Each participating organization sends staff and teen leaders to the Low Challenge Facilitation Training. They learn the process for facilitating experiential education activities using group problem-solving techniques on a series of elements made of wood, wires, platforms and ropes. The essential component of the experiential learning process is debriefing after the team building exercise and applying the learning to the next activity. The organizations form lasting bonds between staff members and teen leaders that increases social connections, cross neighborhood and multi-cultural exposure, awareness of organizational programs and offerings, and networking between organizations.
Youth Leadership and Job Skills
The youth from each organization are trained together in a Youth Academy and earn a stipend for their participation. They can become Certified Facilitators by apprenticing with staff and helping deliver programs to other youth groups.
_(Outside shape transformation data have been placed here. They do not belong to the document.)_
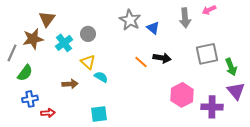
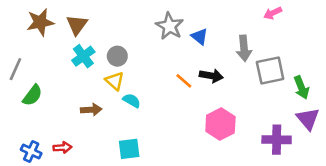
gray arrow: (185, 18) -> (244, 48), moved
brown triangle: (47, 19) -> (77, 25), moved
gray circle: (88, 34) -> (117, 56), moved
brown star: (33, 39) -> (40, 22), moved
pink hexagon: (182, 95) -> (220, 124), moved
blue cross: (30, 99) -> (31, 151), moved, turned 35

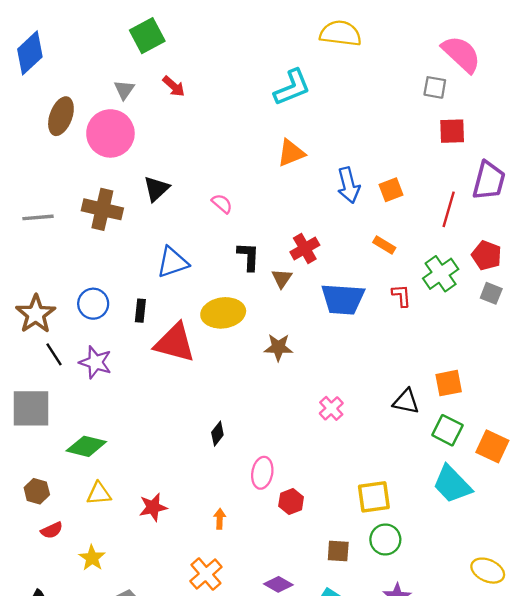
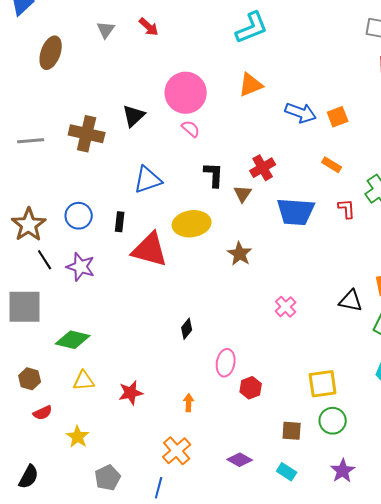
pink circle: (110, 133) -> (186, 93), moved
blue arrow: (349, 185) -> (301, 113), turned -56
brown star: (278, 347) -> (240, 254), turned 30

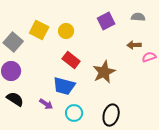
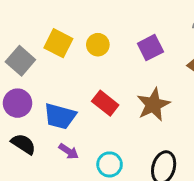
purple square: (106, 21) -> (150, 48), moved
red rectangle: (71, 60) -> (105, 103), moved
blue trapezoid: (64, 86) -> (60, 116), moved

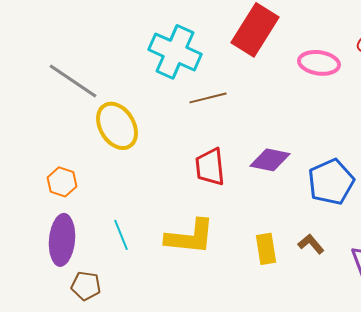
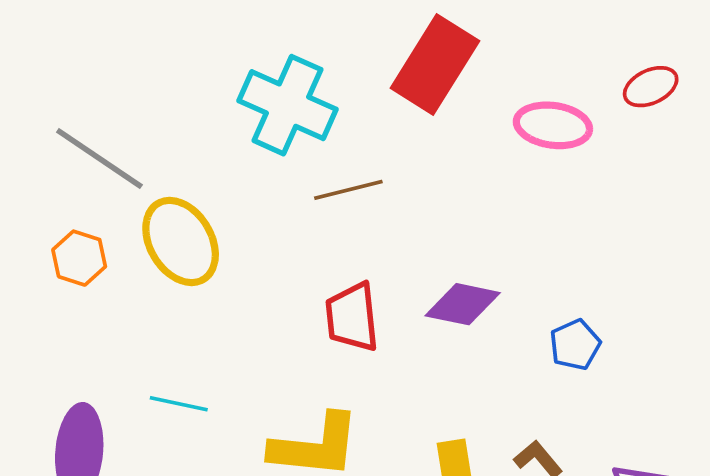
orange hexagon: (62, 182) -> (79, 258), moved
blue pentagon: (331, 182) -> (575, 345), size x0.6
cyan line: (121, 235) -> (179, 404), moved, turned -56

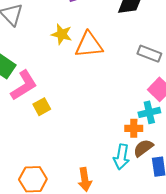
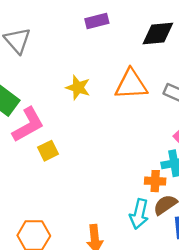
yellow star: (62, 34) -> (78, 88), moved
orange triangle: (89, 45) -> (131, 84), moved

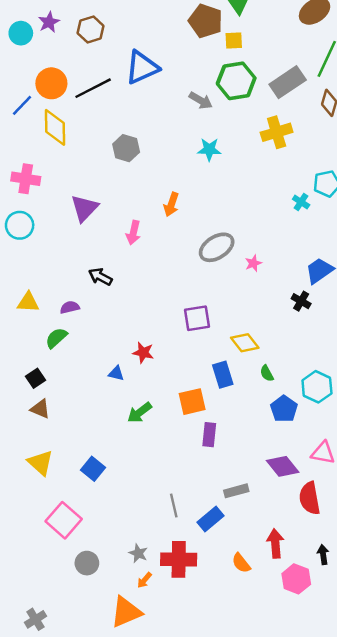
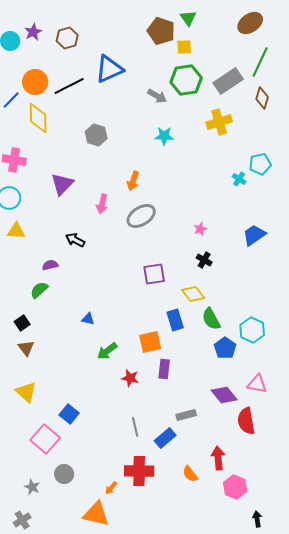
gray ellipse: (217, 247) -> (141, 216), moved
black cross: (301, 301) -> (204, 260), moved
yellow triangle: (28, 302) -> (16, 231), moved
red star: (143, 353) -> (130, 378), moved
green semicircle: (267, 373) -> (211, 319), size x1.6
brown triangle: (40, 409) -> (26, 348), turned 30
blue square: (93, 469) -> (69, 414), moved
gray star: (138, 553) -> (32, 487), moved
black arrow: (323, 554) -> (257, 519), moved
orange triangle: (126, 612) -> (96, 514), turned 36

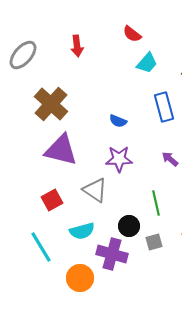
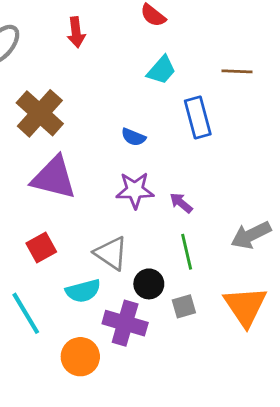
cyan trapezoid: (147, 63) -> (161, 70), moved
purple arrow: (170, 159) -> (181, 203), moved
gray triangle: (95, 190) -> (111, 253), moved

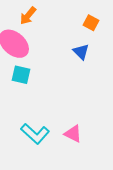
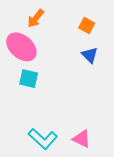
orange square: (91, 23) -> (87, 26), moved

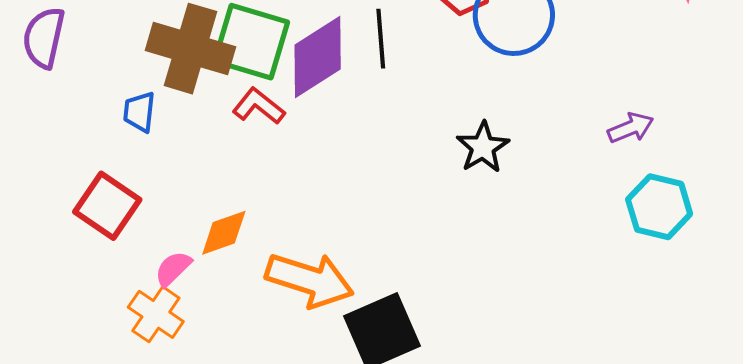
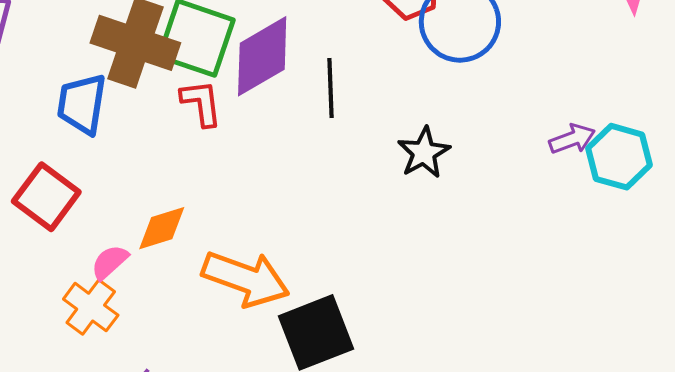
black line: (381, 39) -> (330, 88), moved
red L-shape: (259, 106) -> (201, 103), turned 42
blue trapezoid: (139, 112) -> (82, 104), size x1.5
cyan hexagon: (659, 207) -> (619, 157), moved

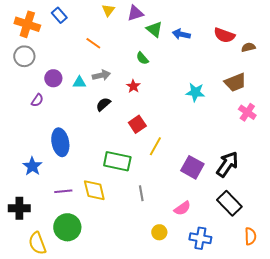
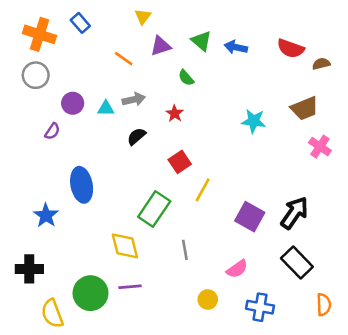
purple triangle: (135, 13) -> (161, 46), moved
green rectangle: (117, 161) -> (154, 209), turned -68
purple line: (63, 191) -> (130, 287), moved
Youth Academy members can earn a stipend during their apprenticeship, and are asked to volunteer their time to introduce the challenge course to the public.
Once certified, youth can apply to become paid facilitators through the Associated Recreation Council. The skills they learn in facilitation training will also serve them well in the job market. Finally, participating organizations can save facilitator costs on future use of the course by using staff and teen leaders instead of paying out of pocket. This makes the Camp Long WSUE 4H Challenge Course affordable to low-income and underserved communities.
Youth need more than knowledge to be successful and productive members of society. They also need social and emotional skills such as communication, leadership, cooperation, respect, trust, self-confidence, conflict resolution, decision making and problem-solving skills frequently referred to as "emotional intelligence."
4H Challenge Courses provide a structured, consistent, and ongoing curriculum that allows groups of youth or community members to progress through a series of tiered learning activities that enhances other programs such as youth leadership, family wellness, community organization and development, health education, peer and adult mentoring, drug prevention, adjudicated rehabilitation and job development skills.
4-H Challenge programs change the way participants interact with their group. We build healthy relationships and develop the critical life skills necessary for a successful life. The underlying psychological and educational assumption behind challenge courses is that if a person is supported to move out of his/her comfort zone and has a successful experience, then powerful conditions exist for positive change. Groups who engage in a long-term relationship with 4-H Challenge can expect to see a measurable increase in participant commitment to the group and a decrease in negative and non-participatory behavior.